EGYPT: Universities reconsider borderline marks

Egyptian Minister of Higher Education Hani Hilal has announced the planned cancellation of a decades-old system that helps under-performing university students to pass year-end examinations. "The borderline mark system or what is known as 'mercy grades' is illegal and encourages students to be under-achievers," Hilal told academics at Beni Sueif University in southern Egypt earlier this month.

Hilal added that the Higher University Council, which charts policies for the country's academic institutions, is looking into the system to revoke it starting from next year.

"This system is an anomaly and contradicts the principle of equal opportunities," said Amr Salama, an ex-minister of higher education. "Having it in place has negatively affected the education system in Egypt. Cancelling it is a right step as students will become aware that marks they obtain in final exams are the result of their actual efforts and studies."

Salama said had he stayed longer in his post as education minister he would have met with presidents of universities "to reach a collective decision to axe this unfair system".
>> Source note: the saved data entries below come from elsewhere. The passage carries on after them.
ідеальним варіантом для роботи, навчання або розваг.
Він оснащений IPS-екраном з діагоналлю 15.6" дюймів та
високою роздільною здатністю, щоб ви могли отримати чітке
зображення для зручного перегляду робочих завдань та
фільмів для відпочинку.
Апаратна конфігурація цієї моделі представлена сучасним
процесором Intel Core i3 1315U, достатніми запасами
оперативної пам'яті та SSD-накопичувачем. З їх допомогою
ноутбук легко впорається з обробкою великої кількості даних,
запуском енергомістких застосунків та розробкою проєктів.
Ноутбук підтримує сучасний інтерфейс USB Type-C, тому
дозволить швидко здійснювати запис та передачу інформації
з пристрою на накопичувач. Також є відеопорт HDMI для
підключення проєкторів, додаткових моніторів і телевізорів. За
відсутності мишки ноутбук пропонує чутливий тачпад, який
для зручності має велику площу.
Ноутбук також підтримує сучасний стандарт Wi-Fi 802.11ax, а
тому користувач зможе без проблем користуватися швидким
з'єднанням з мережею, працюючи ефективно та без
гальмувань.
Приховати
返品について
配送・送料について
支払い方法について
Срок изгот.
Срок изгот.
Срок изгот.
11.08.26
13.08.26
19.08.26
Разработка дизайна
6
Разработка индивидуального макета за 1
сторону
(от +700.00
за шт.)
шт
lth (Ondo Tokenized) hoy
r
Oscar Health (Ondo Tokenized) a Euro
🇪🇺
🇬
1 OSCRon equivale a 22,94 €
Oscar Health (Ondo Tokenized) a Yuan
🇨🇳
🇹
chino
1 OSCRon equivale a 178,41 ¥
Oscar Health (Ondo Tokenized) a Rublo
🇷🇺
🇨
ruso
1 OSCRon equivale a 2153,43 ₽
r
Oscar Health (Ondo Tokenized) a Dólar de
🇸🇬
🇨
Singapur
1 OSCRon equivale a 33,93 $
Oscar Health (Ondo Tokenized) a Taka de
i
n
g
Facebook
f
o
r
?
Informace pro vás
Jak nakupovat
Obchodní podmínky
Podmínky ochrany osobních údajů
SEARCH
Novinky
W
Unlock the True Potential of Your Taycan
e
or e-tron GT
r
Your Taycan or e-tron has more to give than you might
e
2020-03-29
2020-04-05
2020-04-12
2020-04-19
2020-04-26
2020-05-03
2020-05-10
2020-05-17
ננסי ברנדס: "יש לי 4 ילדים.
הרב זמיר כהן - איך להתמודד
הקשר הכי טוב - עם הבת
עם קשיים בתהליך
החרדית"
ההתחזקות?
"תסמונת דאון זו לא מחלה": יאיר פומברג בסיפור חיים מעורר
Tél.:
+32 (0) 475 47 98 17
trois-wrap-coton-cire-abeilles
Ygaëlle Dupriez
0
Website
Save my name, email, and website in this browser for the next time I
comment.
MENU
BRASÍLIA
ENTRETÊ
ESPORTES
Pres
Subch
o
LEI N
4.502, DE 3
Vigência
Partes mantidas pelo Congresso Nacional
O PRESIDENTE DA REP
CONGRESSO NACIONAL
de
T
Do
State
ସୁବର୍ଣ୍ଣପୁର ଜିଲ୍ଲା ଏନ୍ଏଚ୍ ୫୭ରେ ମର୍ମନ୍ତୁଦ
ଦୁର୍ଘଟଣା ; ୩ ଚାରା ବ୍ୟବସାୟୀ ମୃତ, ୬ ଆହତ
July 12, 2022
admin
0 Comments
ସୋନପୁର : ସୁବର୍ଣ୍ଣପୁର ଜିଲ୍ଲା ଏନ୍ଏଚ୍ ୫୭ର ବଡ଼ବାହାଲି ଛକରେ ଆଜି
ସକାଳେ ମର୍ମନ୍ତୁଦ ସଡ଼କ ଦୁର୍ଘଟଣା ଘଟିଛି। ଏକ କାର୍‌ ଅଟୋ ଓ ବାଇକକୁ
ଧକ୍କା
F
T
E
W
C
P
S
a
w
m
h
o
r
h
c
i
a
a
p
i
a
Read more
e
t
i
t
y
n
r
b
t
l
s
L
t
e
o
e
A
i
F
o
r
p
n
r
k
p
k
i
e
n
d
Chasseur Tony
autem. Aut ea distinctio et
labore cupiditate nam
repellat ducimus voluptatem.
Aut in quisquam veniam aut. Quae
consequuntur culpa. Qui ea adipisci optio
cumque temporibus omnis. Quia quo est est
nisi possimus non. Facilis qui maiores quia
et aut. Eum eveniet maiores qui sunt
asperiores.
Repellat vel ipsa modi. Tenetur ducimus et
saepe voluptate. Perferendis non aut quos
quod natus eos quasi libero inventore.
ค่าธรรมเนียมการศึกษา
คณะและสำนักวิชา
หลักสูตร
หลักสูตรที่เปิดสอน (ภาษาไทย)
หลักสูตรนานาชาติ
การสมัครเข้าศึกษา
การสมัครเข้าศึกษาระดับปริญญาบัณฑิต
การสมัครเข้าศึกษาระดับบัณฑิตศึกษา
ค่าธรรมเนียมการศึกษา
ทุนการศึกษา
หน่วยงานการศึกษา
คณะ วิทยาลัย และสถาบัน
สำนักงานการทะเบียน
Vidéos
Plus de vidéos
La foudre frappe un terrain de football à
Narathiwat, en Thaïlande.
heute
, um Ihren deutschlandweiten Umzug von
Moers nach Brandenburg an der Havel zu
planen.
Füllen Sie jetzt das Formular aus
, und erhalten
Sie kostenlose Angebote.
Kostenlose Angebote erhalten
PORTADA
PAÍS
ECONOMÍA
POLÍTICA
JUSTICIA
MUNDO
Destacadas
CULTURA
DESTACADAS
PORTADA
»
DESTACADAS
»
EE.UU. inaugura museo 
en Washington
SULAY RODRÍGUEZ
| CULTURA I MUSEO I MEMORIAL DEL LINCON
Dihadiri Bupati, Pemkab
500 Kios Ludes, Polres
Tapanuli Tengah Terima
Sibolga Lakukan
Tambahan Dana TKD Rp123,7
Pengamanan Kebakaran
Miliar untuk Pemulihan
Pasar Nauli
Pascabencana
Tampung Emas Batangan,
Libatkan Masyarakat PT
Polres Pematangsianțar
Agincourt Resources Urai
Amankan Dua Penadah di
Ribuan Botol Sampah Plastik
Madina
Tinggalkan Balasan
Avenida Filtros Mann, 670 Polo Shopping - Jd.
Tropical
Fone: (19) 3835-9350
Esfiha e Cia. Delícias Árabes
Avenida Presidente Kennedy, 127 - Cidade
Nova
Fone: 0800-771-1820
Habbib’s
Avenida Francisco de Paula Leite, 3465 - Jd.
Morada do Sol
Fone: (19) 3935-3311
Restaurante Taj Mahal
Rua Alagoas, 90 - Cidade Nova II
Proponents of dropping the system say that regulations governing Egypt's 35 public and private universities include no explicit stipulations for offering support marks to under-performing students.

In 2000 the public Helwan University, south of Cairo, unilaterally decided to revoke the controversial system. But the move was challenged by students in court, where the decision was invalidated because it had been adopted by a single university.

"The Higher University Council should take a unanimous decision to drop this system and order this be applied to all universities in Egypt," said Salama, who once also served at Helwan University as vice-president.

To Sherif Omar, head of the parliamentary education committee, said the decision to cancel the system was positive but its timing was surprising.

"Egypt is preparing for parliamentary elections in November and such decisions are non-populist," he said.

"Still, I fully support this decision, because this system cannot be seen elsewhere worldwide. Logic dictates that when students take exams, they all are equal and the grades they finally score should reflect their performance," he argued. "Under-performers should not be given a helping a hand or dealt with on an equal footing with those who study hard."

For students, the plan to scrap the 'mercy grade' system came as a shock.

"This move will be unfair to students in view of the big number of subjects they have to study each semester," said Abdel Halim Khater, a third-year law student at Cairo University, Egypt's largest public university.

"There are many students whose personal circumstances do not allow them to perform well. So the mercy grades help them pass," he said. "The situation would be worse if this system is removed."

Hanan Mahmoud, a second-year student in Ain Shams University's faculty of arts, has mixed feelings. "In theory, cancelling this system may promote the principle of equal opportunity. Many students exploit this system to be lazy," she said.

"However, I hope before making the system a matter of the past, the exam-marking system will be made more efficient so as to leave no room for grave blunders in the correction process."